Any change in the valuation allowance would impact our income tax provision and net income in the
period in which such a determination is made.
Our deferred income tax liability includes the Partnerships state tax obligations under the
revised Texas franchise tax, consisting generally of a 1% tax on the amount by which total revenues
exceed cost of goods sold as apportioned to Texas. Deferred income tax assets and liabilities are
recognized for temporary differences between the assets and liabilities of our tax paying entities
for financial reporting and tax purposes.

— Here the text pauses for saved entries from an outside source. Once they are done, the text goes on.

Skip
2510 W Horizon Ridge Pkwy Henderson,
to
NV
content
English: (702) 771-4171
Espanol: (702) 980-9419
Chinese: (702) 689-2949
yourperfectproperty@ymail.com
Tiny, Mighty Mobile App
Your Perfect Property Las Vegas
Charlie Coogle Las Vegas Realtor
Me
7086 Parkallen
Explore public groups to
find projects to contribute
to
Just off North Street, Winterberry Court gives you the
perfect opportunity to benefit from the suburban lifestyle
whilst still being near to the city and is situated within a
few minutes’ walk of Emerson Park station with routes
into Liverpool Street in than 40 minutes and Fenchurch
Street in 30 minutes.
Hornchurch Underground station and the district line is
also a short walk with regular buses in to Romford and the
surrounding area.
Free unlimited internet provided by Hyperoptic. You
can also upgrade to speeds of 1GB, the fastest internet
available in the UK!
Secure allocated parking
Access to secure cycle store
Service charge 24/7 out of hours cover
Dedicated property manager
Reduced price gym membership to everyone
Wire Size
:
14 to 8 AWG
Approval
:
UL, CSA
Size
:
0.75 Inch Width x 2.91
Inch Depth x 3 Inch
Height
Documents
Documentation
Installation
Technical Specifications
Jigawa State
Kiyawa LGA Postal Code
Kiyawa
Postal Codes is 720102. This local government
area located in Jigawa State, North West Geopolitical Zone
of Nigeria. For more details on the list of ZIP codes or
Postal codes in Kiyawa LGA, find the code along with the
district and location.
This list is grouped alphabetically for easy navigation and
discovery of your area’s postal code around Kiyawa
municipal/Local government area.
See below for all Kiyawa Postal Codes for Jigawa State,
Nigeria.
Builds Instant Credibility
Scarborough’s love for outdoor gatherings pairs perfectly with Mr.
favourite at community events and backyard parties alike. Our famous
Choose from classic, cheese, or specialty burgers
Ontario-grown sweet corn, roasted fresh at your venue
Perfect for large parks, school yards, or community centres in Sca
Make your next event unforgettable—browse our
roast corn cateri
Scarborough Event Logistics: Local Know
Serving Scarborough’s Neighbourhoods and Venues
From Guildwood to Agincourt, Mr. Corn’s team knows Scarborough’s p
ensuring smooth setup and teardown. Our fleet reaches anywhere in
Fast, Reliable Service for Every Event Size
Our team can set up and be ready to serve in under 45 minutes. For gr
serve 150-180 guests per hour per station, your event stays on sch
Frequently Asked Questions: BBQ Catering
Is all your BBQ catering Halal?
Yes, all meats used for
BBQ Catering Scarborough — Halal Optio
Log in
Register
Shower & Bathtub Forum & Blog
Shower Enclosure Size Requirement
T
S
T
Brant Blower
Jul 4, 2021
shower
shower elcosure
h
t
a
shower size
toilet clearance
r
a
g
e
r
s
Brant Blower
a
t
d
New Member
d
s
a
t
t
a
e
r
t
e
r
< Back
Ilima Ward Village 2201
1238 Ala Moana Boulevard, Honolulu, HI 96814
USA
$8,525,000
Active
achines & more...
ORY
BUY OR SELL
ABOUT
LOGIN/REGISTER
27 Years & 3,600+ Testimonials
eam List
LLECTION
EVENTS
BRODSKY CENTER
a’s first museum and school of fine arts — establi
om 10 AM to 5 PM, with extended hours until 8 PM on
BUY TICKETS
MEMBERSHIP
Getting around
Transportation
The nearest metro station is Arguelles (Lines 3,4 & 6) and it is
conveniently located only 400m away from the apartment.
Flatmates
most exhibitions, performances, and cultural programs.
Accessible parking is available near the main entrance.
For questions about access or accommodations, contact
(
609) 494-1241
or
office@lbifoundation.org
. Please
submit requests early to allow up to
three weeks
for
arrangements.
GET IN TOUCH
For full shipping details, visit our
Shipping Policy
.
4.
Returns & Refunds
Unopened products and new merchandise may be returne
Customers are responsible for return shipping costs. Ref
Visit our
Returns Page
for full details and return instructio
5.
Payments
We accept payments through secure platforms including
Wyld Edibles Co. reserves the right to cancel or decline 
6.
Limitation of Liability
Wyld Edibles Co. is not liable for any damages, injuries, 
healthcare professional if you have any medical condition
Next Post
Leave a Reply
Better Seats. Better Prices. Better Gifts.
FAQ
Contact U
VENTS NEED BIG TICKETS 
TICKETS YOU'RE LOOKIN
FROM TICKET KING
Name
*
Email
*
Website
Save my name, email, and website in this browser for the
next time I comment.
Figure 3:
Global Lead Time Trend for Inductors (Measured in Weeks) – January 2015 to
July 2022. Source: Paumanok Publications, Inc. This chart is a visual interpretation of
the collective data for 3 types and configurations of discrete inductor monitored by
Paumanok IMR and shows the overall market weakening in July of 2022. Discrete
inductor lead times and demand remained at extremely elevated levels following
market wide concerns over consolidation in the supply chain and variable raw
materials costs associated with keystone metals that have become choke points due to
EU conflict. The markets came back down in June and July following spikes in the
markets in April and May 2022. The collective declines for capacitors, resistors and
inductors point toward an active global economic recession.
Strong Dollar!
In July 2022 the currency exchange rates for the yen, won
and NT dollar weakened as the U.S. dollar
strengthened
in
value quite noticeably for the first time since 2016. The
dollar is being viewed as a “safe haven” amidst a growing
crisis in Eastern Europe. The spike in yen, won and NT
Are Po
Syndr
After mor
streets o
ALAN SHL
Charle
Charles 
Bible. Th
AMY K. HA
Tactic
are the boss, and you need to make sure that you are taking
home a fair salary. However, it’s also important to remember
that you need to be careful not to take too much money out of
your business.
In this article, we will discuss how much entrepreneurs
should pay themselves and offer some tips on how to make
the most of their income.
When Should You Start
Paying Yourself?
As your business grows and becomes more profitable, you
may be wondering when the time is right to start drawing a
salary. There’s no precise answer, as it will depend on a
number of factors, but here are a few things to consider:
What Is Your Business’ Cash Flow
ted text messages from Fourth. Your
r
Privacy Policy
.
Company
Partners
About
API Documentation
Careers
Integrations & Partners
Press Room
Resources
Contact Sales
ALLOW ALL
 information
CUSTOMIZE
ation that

We adopted the provisions of FIN 48 Accounting for Uncertainty in Income Taxes on January 1,
2007. FIN 48 prescribes a recognition threshold and measurement attribute for the financial
statement recognition and measurement of a tax position taken or expected to be taken in a tax
return. Based on our evaluation, we have determined that there are no significant uncertain tax
positions requiring recognition in our financial statements at the date of adoption or at December
31, 2007. There are no unrecognized tax benefits that, if recognized, would affect the effective
rate, and there are no unrecognized tax benefits that are reasonably expected to increase or
decrease in the next twelve months. We file tax returns in the United States Federal and State of
Texas jurisdictions, and are open to federal and state income tax examinations for years 2006
forward. Presently, no income tax examinations are underway, and none have been announced. No
potential interest or penalties were recognized at December 31, 2007.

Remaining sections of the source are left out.